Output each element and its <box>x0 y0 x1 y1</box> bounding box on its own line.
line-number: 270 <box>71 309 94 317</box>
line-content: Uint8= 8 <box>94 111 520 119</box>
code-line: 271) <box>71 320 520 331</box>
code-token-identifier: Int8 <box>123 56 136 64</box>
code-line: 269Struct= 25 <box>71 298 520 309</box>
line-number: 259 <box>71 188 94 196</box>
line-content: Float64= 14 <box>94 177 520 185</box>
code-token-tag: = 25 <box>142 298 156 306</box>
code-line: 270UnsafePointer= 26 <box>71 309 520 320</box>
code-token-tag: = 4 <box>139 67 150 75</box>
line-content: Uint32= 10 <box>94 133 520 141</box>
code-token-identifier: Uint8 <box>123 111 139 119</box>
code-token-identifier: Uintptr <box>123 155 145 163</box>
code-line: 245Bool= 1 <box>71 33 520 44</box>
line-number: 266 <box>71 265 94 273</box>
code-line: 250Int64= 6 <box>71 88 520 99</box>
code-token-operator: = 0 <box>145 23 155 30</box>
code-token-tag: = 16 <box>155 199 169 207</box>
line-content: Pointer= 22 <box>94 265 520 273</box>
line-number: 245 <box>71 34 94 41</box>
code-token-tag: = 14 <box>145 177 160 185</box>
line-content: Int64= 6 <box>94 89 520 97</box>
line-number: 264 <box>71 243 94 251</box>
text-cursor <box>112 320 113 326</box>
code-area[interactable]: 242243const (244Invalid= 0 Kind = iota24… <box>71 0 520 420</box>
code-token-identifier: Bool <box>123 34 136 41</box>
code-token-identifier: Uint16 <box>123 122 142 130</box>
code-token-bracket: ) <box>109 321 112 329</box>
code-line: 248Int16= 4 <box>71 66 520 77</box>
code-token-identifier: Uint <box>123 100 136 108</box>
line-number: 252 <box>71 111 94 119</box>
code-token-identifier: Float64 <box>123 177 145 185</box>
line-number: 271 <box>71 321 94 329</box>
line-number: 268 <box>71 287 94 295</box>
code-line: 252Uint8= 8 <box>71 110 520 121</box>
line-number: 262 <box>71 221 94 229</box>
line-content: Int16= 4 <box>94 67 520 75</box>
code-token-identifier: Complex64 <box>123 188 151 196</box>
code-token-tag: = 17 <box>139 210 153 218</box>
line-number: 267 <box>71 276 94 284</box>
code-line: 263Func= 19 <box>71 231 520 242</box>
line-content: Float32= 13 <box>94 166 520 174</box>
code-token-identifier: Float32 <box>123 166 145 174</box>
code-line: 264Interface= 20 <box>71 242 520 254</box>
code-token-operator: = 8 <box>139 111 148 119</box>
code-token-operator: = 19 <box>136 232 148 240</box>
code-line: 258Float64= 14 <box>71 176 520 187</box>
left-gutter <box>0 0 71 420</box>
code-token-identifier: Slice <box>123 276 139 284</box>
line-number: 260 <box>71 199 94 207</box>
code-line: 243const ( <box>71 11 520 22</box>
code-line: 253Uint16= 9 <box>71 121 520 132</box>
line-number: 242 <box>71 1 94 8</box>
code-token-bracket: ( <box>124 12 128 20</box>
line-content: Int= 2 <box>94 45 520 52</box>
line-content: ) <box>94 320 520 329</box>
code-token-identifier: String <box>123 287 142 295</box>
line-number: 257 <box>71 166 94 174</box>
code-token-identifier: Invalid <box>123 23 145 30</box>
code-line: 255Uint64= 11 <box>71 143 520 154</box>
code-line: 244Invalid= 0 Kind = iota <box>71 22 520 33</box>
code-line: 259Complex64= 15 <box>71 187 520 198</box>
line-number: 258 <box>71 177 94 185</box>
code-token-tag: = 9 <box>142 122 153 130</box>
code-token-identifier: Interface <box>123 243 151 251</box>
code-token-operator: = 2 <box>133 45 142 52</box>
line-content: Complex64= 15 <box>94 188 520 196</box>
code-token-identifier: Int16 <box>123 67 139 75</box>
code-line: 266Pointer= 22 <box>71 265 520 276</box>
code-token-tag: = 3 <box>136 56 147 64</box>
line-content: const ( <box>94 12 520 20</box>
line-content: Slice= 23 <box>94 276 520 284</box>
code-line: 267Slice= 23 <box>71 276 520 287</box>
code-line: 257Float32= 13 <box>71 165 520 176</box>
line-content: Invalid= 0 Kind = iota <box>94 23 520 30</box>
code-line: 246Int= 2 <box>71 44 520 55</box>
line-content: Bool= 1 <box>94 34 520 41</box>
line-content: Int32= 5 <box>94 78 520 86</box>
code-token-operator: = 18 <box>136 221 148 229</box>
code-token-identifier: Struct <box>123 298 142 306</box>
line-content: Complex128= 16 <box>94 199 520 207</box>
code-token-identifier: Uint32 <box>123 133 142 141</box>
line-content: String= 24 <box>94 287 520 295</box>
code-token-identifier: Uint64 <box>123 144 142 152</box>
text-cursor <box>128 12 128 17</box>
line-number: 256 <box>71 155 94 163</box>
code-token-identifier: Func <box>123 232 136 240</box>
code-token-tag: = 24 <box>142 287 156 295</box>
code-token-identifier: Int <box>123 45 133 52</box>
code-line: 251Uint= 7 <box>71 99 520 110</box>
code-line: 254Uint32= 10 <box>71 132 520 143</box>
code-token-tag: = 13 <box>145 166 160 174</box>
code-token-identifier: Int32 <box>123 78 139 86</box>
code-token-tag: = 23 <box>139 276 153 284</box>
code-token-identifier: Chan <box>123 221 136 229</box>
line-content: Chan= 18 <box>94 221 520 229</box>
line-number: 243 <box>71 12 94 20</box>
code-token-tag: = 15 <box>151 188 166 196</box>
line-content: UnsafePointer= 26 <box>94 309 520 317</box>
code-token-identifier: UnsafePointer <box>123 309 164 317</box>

* * *

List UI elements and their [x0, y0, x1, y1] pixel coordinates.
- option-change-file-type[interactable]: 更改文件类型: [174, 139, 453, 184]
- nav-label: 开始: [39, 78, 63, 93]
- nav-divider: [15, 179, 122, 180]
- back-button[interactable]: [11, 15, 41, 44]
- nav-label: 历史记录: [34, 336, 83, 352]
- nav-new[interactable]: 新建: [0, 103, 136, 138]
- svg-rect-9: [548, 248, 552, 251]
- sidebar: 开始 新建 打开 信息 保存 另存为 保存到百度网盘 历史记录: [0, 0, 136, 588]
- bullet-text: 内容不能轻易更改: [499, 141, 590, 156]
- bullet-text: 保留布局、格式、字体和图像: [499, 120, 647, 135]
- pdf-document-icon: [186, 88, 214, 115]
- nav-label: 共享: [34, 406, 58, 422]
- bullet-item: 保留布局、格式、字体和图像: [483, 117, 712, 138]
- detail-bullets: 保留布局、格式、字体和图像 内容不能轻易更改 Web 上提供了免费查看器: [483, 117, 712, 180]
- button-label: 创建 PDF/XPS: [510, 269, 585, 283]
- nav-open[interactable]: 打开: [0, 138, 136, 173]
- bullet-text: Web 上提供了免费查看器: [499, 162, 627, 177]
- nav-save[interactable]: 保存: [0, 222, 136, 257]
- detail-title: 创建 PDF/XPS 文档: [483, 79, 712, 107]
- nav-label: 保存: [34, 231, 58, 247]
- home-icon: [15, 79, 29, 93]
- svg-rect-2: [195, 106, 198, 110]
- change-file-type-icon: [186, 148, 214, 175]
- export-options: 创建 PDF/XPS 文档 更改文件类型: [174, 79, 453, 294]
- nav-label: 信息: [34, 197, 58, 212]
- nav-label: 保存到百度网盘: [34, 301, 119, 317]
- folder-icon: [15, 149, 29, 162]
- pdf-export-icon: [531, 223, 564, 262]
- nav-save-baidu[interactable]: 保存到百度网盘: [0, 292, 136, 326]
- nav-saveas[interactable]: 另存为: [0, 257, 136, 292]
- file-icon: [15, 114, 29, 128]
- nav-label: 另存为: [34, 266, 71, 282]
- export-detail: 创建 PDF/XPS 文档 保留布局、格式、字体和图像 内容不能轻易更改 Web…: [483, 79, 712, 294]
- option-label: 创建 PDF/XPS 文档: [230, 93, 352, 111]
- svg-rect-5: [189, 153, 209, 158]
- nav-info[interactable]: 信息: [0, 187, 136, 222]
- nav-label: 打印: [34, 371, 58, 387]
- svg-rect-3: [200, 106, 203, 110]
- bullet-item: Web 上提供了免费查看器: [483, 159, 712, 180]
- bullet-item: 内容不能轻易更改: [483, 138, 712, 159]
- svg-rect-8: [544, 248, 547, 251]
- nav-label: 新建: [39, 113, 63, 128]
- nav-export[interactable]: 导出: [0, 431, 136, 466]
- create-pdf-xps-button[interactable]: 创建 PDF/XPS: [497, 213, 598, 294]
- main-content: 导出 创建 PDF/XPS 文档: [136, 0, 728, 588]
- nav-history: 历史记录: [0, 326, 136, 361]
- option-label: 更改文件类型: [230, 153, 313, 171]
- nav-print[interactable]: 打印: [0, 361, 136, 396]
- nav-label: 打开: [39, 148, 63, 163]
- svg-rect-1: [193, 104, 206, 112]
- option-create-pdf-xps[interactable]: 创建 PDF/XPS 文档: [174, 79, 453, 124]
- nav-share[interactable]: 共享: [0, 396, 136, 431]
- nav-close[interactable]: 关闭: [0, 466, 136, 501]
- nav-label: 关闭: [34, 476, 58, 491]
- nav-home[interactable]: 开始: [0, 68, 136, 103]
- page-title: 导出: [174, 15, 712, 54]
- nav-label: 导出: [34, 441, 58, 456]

...

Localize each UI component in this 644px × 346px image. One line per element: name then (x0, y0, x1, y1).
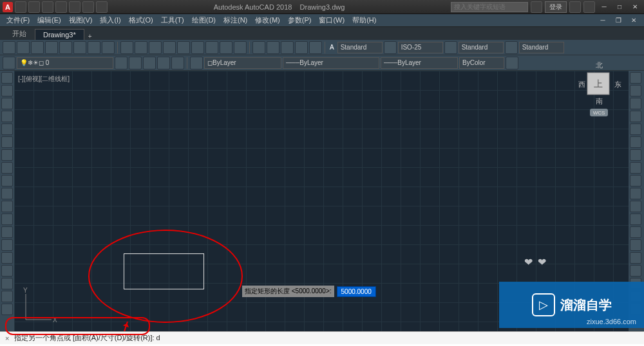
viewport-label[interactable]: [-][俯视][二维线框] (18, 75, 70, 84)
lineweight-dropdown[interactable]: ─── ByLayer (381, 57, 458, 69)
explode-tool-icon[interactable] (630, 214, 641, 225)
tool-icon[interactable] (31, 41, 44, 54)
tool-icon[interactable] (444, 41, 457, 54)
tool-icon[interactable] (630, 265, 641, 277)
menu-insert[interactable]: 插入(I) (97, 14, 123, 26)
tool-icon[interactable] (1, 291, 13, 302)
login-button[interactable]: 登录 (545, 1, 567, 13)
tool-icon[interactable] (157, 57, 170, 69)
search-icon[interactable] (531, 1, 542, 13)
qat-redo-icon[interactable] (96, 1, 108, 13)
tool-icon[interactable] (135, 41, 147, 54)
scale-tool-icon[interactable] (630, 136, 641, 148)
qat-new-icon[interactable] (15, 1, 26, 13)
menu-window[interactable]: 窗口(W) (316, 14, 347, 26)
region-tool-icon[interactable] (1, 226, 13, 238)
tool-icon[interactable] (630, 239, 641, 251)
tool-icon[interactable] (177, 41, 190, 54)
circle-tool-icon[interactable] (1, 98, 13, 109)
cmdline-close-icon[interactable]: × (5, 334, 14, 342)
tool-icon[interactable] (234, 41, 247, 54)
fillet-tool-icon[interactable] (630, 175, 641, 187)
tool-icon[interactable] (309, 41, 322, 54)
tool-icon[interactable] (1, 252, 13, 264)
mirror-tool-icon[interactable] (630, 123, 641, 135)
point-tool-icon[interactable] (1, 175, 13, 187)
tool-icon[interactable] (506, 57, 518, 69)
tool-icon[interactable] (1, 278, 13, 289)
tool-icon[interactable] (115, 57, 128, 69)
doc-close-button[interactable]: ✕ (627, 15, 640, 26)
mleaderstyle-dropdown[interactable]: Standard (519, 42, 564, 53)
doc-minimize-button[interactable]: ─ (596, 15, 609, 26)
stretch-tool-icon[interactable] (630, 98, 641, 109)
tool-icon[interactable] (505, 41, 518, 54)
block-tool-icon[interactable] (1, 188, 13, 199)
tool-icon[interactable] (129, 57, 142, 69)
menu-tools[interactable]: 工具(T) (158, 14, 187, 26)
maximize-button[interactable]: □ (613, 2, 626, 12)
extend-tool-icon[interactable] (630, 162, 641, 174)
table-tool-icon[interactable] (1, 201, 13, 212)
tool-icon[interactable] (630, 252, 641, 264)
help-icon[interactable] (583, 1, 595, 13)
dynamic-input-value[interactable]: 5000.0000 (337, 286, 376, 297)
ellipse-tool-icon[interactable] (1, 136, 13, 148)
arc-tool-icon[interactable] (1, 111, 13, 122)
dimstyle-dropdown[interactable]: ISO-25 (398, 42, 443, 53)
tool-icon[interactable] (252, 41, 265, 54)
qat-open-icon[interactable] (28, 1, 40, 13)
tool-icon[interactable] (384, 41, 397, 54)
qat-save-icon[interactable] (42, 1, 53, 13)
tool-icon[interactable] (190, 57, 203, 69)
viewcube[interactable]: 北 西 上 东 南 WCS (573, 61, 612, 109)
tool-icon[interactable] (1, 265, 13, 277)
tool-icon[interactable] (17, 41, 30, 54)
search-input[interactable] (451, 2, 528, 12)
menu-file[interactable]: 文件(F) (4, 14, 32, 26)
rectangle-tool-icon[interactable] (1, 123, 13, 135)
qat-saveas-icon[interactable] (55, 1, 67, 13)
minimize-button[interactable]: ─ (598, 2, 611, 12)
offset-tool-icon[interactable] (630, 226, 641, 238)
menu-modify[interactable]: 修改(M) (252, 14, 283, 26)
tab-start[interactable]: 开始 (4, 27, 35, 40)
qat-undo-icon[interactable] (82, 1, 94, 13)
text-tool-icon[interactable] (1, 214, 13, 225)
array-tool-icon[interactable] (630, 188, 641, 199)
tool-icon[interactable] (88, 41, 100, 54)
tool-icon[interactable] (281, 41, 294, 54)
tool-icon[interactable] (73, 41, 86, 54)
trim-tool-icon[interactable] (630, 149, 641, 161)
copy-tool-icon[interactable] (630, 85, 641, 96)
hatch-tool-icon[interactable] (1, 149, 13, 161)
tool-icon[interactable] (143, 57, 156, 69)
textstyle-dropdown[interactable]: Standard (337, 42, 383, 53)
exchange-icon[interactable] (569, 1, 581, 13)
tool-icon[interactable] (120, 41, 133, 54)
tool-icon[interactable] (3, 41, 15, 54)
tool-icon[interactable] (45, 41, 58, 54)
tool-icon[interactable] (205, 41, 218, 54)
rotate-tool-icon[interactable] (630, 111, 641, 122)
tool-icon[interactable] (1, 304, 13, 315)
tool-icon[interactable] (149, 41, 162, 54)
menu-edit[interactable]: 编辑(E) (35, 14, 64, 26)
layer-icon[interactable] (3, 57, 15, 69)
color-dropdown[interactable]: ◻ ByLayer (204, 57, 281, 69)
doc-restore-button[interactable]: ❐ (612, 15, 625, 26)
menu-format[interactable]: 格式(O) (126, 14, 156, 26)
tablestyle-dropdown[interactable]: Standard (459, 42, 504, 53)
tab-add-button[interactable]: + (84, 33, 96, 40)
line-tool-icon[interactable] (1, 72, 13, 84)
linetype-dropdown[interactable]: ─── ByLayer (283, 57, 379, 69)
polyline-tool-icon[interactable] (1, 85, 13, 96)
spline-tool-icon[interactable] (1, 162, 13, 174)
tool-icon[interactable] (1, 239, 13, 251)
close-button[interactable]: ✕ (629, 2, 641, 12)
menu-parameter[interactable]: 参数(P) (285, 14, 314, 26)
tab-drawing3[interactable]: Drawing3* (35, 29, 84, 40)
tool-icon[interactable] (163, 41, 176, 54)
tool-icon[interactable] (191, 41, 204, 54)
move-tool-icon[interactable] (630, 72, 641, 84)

* **WHAT YOU WILL DO**:
Every line in the listing above that mentions "create" should be returned.

* **RESPONSE TO THE TASK**:
- create-pdf-xps-button[interactable]: 创建 PDF/XPS: [497, 213, 598, 294]
- option-create-pdf-xps[interactable]: 创建 PDF/XPS 文档: [174, 79, 453, 124]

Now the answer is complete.